WASE founder and chief executive, Thomas Fudge said the process enables waste to be broken down much faster than a traditional anaerobic digestion system, in an interview.
Fudge said the technology uses these bio-electrodes to grow electrically active microorganisms, which break down the slurry and generate an electrical current.
“Compared to normal anaerobic digestion, this method gets a higher quality biogas,” he told me.
“We typically see around a 30% increase in the methane captured by using this process. Our reactor can also operate at low temperatures and this site operates at 24 degrees Celsius, which is significantly lower than sort of a normal anaerobic digester, which operates around 38 degrees Celsius.”

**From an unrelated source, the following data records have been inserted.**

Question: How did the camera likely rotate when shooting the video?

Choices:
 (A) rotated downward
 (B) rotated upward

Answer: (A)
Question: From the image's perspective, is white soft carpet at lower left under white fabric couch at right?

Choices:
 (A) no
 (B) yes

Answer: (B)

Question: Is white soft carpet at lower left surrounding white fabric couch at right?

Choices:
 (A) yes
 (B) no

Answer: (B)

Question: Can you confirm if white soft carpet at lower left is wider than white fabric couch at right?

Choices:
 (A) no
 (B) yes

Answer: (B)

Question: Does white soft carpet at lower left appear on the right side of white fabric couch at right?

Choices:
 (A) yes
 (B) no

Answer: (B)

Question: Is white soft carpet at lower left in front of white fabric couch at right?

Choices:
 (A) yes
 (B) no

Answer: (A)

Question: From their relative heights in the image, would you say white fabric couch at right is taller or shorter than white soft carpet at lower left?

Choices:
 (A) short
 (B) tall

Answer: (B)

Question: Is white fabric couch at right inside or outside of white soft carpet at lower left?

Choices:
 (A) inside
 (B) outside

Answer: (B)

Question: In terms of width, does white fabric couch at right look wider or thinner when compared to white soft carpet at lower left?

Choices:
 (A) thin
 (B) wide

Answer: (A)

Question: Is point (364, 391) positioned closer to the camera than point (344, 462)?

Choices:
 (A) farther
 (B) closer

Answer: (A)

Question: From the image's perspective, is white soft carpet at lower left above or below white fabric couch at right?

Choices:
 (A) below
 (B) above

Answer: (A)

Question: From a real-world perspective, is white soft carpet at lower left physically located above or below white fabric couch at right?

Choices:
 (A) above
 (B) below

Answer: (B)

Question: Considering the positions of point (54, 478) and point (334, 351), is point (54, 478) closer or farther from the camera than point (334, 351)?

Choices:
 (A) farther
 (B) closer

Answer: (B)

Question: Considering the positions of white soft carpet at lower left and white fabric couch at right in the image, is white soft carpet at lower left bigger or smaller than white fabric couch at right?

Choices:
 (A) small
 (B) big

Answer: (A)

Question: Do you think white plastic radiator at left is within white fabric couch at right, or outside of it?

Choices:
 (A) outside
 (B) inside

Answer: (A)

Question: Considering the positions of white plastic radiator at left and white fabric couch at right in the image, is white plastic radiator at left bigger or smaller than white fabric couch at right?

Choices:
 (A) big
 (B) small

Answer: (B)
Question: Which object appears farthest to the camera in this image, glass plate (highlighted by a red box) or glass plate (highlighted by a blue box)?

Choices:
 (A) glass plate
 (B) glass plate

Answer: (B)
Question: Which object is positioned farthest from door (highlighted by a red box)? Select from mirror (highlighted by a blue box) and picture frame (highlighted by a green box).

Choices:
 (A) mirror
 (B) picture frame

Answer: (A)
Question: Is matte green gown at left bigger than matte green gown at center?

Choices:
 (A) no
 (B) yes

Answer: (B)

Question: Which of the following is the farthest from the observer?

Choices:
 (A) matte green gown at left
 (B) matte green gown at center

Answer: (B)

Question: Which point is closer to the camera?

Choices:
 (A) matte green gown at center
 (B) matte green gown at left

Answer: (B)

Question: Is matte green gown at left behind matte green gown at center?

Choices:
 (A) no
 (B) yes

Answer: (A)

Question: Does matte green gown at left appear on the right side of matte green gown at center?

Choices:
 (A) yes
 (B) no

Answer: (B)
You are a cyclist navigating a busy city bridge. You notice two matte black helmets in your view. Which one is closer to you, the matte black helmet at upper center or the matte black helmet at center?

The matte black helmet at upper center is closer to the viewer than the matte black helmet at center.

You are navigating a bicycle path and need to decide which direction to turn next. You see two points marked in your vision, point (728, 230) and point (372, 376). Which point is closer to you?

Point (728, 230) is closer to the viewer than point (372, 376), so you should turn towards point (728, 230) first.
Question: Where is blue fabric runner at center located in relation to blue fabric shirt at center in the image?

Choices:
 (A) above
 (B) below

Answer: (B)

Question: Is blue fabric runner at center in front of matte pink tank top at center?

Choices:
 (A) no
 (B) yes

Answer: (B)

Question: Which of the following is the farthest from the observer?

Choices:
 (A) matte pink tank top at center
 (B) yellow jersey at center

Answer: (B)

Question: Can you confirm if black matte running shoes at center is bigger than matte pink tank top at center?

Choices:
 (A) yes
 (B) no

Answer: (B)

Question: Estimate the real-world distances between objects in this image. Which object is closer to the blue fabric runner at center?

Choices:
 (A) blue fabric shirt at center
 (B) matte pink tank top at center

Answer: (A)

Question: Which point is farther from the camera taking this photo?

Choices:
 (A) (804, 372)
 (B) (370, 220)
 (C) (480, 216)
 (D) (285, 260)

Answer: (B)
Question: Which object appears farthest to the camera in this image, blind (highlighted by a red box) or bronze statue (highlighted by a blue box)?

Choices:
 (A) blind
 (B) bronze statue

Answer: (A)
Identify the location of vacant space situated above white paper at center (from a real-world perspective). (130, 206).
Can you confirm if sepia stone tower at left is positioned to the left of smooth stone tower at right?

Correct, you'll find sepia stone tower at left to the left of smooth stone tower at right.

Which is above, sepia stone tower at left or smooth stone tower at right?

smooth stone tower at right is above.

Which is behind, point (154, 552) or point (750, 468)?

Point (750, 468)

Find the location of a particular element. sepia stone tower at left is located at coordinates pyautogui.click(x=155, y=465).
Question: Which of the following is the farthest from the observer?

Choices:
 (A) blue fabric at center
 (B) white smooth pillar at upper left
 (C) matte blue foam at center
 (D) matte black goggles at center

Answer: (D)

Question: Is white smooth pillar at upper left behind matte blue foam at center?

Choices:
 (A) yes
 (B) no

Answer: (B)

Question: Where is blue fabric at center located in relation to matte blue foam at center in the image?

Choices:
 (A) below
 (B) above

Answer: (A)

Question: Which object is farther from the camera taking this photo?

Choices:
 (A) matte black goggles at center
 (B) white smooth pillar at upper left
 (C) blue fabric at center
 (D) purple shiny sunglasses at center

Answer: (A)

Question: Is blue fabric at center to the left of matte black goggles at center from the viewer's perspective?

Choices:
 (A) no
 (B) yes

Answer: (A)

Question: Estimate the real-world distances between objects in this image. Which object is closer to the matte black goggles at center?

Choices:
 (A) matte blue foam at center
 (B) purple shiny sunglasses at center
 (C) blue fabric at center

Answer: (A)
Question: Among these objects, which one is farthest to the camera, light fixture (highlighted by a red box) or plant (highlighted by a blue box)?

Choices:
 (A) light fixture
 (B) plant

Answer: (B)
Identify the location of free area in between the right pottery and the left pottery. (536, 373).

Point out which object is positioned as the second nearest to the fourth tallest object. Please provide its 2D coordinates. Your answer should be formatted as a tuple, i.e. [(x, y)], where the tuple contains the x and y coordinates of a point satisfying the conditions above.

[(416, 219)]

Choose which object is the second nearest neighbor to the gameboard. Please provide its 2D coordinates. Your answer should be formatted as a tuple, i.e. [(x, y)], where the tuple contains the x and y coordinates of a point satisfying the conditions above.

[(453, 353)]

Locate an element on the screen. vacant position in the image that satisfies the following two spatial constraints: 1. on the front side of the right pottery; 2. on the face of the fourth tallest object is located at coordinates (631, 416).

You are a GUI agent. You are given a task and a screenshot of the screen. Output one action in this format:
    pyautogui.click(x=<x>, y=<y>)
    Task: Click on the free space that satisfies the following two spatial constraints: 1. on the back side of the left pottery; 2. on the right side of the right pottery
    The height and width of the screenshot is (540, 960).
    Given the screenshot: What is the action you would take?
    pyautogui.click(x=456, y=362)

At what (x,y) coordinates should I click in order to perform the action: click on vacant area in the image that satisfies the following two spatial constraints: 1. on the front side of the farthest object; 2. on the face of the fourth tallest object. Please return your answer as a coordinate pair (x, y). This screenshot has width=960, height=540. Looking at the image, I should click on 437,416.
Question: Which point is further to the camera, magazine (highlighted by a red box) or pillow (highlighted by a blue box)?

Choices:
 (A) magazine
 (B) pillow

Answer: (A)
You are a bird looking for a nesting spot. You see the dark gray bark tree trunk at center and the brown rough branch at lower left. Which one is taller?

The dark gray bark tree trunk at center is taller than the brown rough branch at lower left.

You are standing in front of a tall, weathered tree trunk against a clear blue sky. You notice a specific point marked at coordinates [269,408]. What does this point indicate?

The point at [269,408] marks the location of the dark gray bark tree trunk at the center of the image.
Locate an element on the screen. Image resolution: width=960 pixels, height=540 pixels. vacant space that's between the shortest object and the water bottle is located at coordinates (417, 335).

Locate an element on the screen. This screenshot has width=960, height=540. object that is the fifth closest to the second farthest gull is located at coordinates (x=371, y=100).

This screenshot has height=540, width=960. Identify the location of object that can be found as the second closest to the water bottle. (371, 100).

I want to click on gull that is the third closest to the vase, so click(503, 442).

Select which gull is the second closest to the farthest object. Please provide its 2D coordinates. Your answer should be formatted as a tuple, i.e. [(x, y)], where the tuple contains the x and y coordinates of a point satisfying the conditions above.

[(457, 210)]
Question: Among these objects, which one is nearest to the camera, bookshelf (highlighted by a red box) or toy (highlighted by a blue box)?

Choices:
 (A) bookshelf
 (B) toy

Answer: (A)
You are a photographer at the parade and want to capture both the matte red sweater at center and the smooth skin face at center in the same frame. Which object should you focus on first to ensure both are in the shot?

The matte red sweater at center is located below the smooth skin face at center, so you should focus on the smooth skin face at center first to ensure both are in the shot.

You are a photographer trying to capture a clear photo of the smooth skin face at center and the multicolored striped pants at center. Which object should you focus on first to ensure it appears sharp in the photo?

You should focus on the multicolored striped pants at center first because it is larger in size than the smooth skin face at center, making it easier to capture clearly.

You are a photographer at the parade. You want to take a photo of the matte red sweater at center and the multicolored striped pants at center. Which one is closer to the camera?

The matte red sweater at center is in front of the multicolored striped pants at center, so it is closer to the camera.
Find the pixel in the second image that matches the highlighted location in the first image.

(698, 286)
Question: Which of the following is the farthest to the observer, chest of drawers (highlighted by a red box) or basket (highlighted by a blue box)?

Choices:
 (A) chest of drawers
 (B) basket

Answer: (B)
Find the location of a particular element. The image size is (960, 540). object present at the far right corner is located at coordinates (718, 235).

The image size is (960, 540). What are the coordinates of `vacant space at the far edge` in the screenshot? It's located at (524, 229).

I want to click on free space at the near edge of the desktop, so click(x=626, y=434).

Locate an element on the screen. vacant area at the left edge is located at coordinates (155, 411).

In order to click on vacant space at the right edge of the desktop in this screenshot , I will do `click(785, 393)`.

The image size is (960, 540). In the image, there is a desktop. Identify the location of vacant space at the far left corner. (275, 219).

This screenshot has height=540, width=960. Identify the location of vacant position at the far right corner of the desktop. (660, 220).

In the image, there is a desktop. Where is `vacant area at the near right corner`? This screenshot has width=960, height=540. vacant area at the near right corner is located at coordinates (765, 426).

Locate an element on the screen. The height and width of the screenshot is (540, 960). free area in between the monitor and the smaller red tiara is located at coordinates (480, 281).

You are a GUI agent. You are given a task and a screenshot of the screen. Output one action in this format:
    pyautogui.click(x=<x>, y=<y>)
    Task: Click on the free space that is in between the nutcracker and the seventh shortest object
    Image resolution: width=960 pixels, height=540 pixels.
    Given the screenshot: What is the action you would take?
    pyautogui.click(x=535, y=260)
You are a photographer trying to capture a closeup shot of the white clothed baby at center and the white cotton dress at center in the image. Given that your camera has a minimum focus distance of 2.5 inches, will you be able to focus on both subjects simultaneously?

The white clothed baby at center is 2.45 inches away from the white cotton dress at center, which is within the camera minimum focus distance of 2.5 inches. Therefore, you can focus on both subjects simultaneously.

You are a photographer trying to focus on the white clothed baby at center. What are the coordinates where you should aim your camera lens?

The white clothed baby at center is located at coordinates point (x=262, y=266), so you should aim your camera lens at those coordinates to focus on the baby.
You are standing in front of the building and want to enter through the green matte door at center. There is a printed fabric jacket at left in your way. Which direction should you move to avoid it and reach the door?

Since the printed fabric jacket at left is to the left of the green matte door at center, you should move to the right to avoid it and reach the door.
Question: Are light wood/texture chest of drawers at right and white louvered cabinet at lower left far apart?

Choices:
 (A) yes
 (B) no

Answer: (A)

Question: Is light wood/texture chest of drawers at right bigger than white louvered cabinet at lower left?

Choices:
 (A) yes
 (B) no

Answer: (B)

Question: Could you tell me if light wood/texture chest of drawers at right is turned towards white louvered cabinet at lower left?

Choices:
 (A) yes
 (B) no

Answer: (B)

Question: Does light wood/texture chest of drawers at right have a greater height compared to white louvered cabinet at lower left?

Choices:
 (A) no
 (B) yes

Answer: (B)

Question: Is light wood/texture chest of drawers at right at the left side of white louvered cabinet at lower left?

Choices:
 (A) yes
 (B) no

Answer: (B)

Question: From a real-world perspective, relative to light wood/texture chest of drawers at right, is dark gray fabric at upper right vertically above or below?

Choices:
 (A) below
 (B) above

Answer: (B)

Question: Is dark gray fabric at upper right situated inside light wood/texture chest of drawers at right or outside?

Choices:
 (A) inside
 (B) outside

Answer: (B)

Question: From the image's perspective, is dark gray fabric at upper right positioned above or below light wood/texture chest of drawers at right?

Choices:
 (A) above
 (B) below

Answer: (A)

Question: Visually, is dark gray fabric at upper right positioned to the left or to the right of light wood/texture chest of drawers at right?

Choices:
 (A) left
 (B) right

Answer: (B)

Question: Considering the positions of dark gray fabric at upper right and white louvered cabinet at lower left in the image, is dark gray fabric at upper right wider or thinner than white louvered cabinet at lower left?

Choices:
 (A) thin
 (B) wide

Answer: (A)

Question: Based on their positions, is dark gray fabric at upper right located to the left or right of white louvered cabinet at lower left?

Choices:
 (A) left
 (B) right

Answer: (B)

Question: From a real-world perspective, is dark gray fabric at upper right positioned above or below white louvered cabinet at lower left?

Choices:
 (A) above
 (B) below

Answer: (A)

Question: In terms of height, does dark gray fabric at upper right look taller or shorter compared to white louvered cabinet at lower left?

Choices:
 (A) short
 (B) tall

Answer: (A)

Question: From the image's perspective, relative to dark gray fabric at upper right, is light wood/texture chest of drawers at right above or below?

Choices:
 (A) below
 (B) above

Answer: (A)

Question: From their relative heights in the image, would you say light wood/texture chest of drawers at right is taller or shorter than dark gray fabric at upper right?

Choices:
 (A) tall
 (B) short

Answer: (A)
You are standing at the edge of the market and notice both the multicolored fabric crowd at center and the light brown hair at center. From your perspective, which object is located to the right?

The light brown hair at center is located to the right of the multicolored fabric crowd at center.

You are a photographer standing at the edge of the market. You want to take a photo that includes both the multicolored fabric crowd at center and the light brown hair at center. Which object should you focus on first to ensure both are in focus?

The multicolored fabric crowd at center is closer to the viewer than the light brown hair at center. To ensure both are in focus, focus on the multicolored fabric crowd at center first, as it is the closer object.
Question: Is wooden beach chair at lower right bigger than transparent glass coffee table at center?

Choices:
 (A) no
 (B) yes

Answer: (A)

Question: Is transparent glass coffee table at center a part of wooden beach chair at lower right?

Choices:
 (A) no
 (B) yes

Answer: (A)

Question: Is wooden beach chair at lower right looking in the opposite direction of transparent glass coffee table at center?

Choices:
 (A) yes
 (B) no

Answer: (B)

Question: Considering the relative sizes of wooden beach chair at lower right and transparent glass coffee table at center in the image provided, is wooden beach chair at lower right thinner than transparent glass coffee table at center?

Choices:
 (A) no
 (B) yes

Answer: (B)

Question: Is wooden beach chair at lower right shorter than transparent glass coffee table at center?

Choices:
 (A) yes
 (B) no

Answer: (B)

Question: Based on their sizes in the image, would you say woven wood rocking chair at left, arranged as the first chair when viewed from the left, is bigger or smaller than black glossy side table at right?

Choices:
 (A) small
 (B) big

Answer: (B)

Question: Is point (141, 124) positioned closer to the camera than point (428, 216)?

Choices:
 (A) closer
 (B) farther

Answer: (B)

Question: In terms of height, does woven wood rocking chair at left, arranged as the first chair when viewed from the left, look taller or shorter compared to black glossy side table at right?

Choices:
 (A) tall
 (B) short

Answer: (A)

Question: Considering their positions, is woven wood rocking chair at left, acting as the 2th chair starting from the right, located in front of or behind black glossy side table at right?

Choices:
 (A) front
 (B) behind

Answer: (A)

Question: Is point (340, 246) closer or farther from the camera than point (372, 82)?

Fudge added systems like these can help farmers generate electricity onsite, which means they have to rely less on diesel and other fossil fuel energy sources.
“If you can start generating a lot more electricity on site, it means that you then can power more electronics and robotics on farms. It can then be used for heating in boiler sheds, and it can also then be upgraded to be used on vehicles.”
And in January, Müller UK & Ireland launched a programme targeted at decreasing carbon emissions from supplying farms by introducing real-time data analysis.
The programme will run for three years and will see 40 farmers from across the U.K. utilise new ways of monitoring key data needed to meet their emission reduction goals.